Araştırmacılar, Van Gogh’un Saint-Remy’deki güzel hastane bahçesinin köşelerinden birini tasvir ettiğini buldu. Resmin altında süsenleri görüyoruz. Sanatçının birçok resminde bulunurlar. Oldukça dar bir yolu kuşatırlar. Yemyeşil rengiyle etkileyici bir lila çalıdan geçen kişidir. Bu tuval üzerinde merkezi bir yer kaplar. Arka planda bahçeyi çevreleyen çitleri görebilirsiniz. Karanlık bir ağaç gövdesi diyagonal alanı sınırlamanıza izin verir.
Bu tuvalin Van Gogh’un en güzel yaratımı olması tesadüf değil. Sanatçının güneyin özel cazibesini iletmeyi başardığı parlak renkleri birleştirir. Soğuk ve berrak mavi tonları hakimdir. Bush mükemmel bir hafiflik ve inanılmaz bir havadarlık kazanır. Vann Gogh, yaprakların nasıl titrediğini iletebilen gerçek bir ustadır.
Ön planda gördüğümüz çim ve çiçeklerin ihtişamı etkileyici. İnanılmaz derecede net ve incelikli bir şekilde yazılırlar. Güneş, nefes kesen aromalar ve taze bahar ile dolu sıcak bir günün büyülü atmosferine daldık.

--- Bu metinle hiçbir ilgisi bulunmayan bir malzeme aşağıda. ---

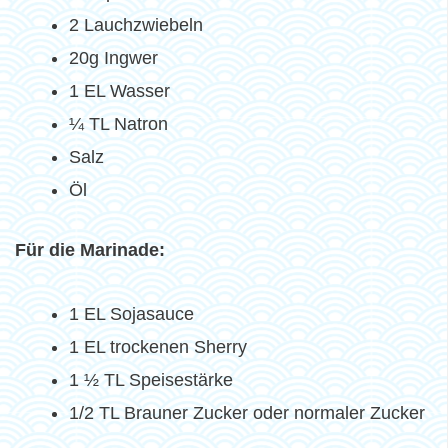
2 Lauchzwiebeln
20g Ingwer
1 EL Wasser
¼ TL Natron
Salz
Öl
Für die Marinade:
1 EL Sojasauce
1 EL trockenen Sherry
1 ½ TL Speisestärke
1/2 TL Brauner Zucker oder normaler Zucker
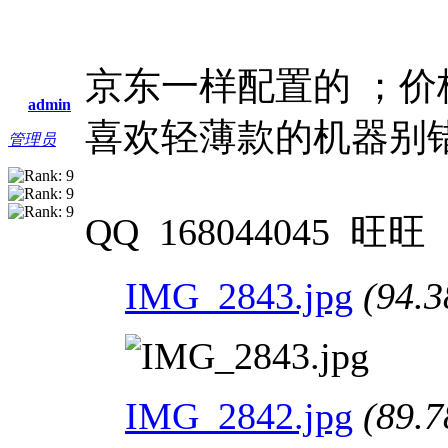
京东一样配置的 ；价
admin
喜欢轻薄款的机器别错
管理员
QQ 168044045 旺旺 n
IMG_2843.jpg
(94.3
IMG_2842.jpg
(89.7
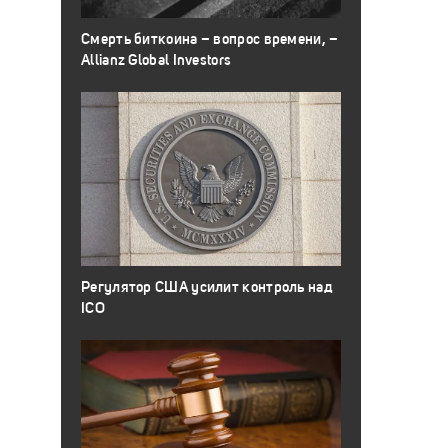
Смерть биткоина – вопрос времени, –
Allianz Global Investors
Регулятор США усилит контроль над
ICO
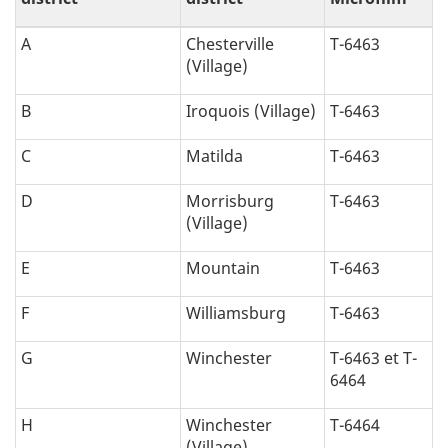
A
Chesterville
T-6463
(Village)
B
Iroquois (Village)
T-6463
C
Matilda
T-6463
D
Morrisburg
T-6463
(Village)
E
Mountain
T-6463
F
Williamsburg
T-6463
G
Winchester
T-6463 et T-
6464
H
Winchester
T-6464
(Village)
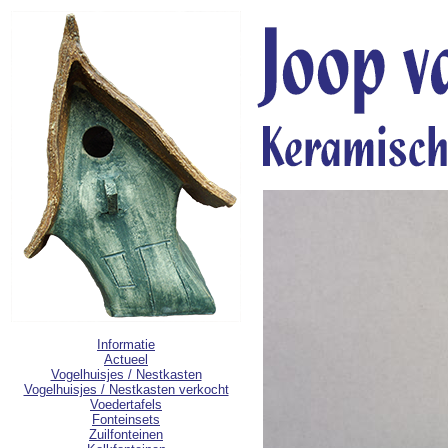
Informatie
Actueel
Vogelhuisjes / Nestkasten
Vogelhuisjes / Nestkasten verkocht
Voedertafels
Fonteinsets
Zuilfonteinen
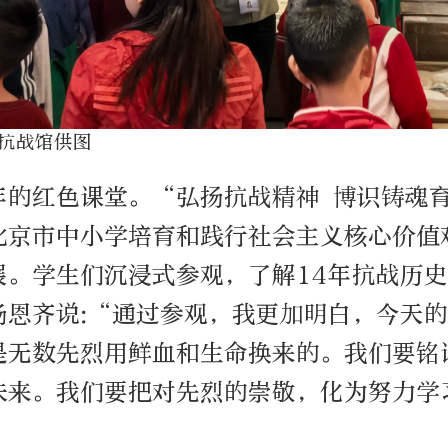
抗战馆供图
的红色课堂。“弘扬抗战精神 博识铸魂育人
北京市中小学培育和践行社会主义核心价值
展。学生们沉浸式参观，了解14年抗战历
杨恩齐说:“通过参观，我更加明白，今天
是无数先烈用鲜血和生命换来的。我们要铭
未来。我们要把对先烈的崇敬，化为努力学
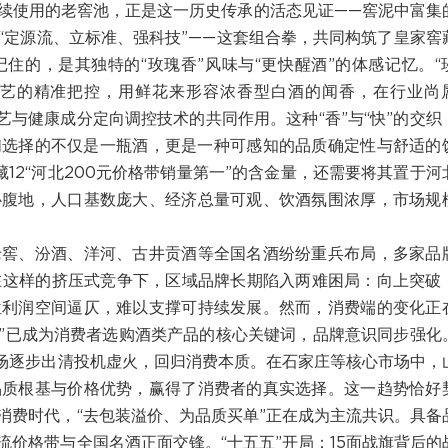
续使用的老窖池，正是这一历史传承的活态见证——窖泥中富集
定源流、立标准、强科技”——这套组合拳，共同构筑了皇家窖藏
住的，是其独特的“玫瑰香”风味与“更快醒酒”的体感记忆。“
承技艺的精准把控，用鲜花来形容浓香型白酒的闻香，在行业尚
艺与健康成分定向调控技术的共同作用。这种“香”与“快”的交织
们选择的不仅是一瓶酒，更是一种可感知的品质确定性与舒适的
藏12“河北200元价格带销量第一”的含金量，还需要将其置于河
心腹地，人口基数庞大、经济总量可观、饮酒氛围浓厚，市场规
老窖、汾酒、洋河、古井贡酒等全国名酒纷纷重兵布局，多家品
在这样的挤压式竞争下，区域品牌长期陷入两难困局：向上突破
位利润空间逼仄，难以支撑可持续发展。然而，消费端的变化正
比”已成为消费者选购酒类产品的核心关键词，品牌意识同步强化
市场逐步出清投机虚火，回归消费本质。在石家庄等核心市场中，
品质根基与价格优势，赢得了消费者的真实选择。这一趋势恰好
消费时代，“去包装溢价、为品质买单”正在成为主流共识。具备
价格带与全国名酒正面交锋。“十五五”开局：15面战旗背后的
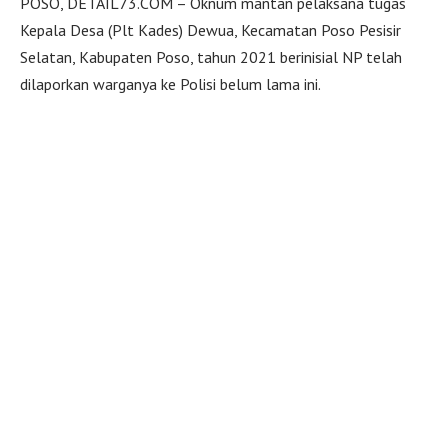
POSO, DETAIL73.COM – Oknum mantan pelaksana tugas
Kepala Desa (Plt Kades) Dewua, Kecamatan Poso Pesisir
Selatan, Kabupaten Poso, tahun 2021 berinisial NP telah
dilaporkan warganya ke Polisi belum lama ini.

Sanatçı tamamen doğanın bu ihtişamına giriyor. Bu şekilde, hastalığıyla ilişkili acıyı unutmak istiyordu. Koyu mavi gökyüzü bize durumunu gösterir. Sadece bu muhteşem kanvasın genel atmosferine belirli bir gerginlik getirir.
Bu resimde Van Gogh’un özel bir şekli hissediliyor. Fırça darbeleri ince çizgilerle etkileyicidir, şekiller güçlü dinamiklerle şaşırır, renkler abartılı bir şekilde parlaktır. Buradaki doku inanılmaz derecede etkileyici. Resmin, içeriden özel bir büyülü ışıkla aydınlatan sevinç yayar gibi görünebilir. Ancak bu renk isyanında ve doğanın güzelliğinde, sanatçının duygusal deneyimlerinin gücünü hissedebilirsiniz. İzleyici, doğal dünyaya girme arzusuyla hastalığın bedelini ödediğini anlıyor. Van Gogh bu resmi ölümünden bir yıl önce yazar. O zaman akıl hastaları için bir sığınaktaydı.